▶ _Problem statement_
Check every line of the entries below for the word "Gerhard". Then give the number of lines that have it, with nothing added.

(Page-level text extractions)
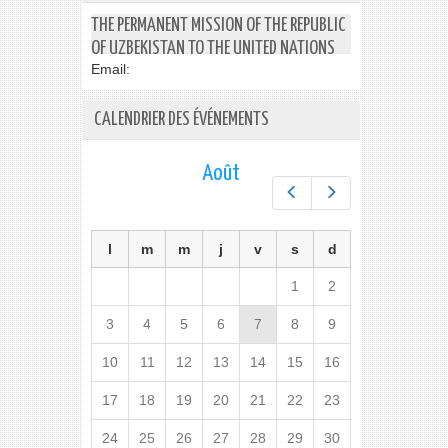
THE PERMANENT MISSION OF THE REPUBLIC
OF UZBEKISTAN TO THE UNITED NATIONS
Email:
CALENDRIER DES ÉVÉNEMENTS
Août
Préc.
Suiv.
l
m
m
j
v
s
d
1
2
3
4
5
6
7
8
9
10
11
12
13
14
15
16
17
18
19
20
21
22
23
24
25
26
27
28
29
30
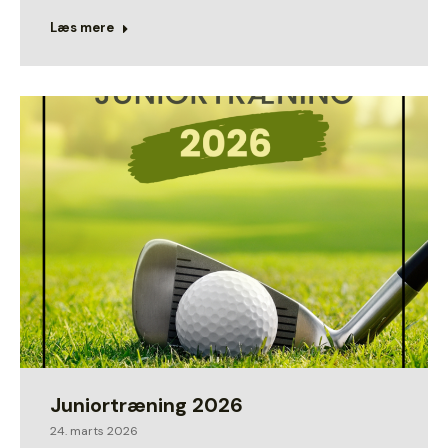
Læs mere
Juniortræning 2026
24. marts 2026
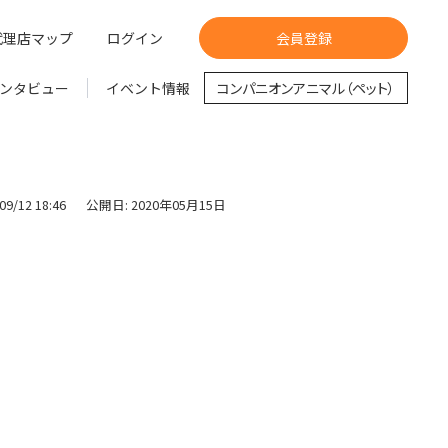
代理店マップ
ログイン
会員登録
ンタビュー
イベント情報
コンパニオンアニマル（ペット）
9/12 18:46
公開日: 2020年05月15日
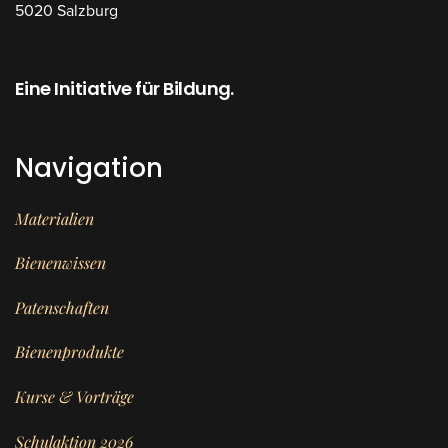
5020 Salzburg
Eine Initiative für Bildung.
Navigation
Materialien
Bienenwissen
Patenschaften
Bienenprodukte
Kurse & Vorträge
Schulaktion 2026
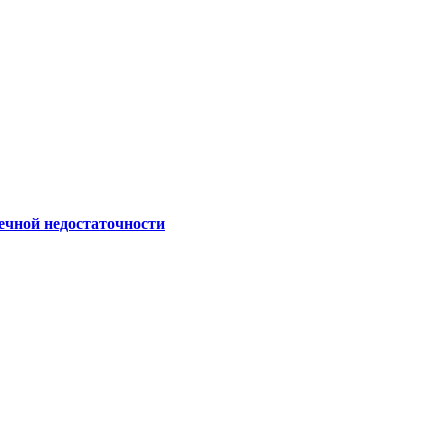
ечной недостаточности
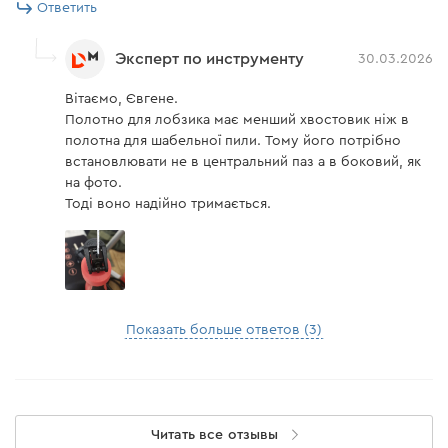
Ответить
Эксперт по инструменту
30.03.2026
Вітаємо, Євгене.
Полотно для лобзика має менший хвостовик ніж в
полотна для шабельної пили. Тому його потрібно
встановлювати не в центральний паз а в боковий, як
на фото.
Тоді воно надійно тримається.
Показать больше ответов (3)
Читать все отзывы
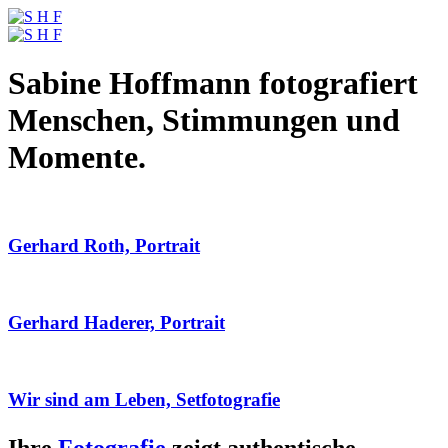
Sabine Hoffmann fotografiert
Menschen, Stimmungen und
Momente.
Gerhard Roth, Portrait
Gerhard Haderer, Portrait
Wir sind am Leben, Setfotografie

▶ _Problem solution_
2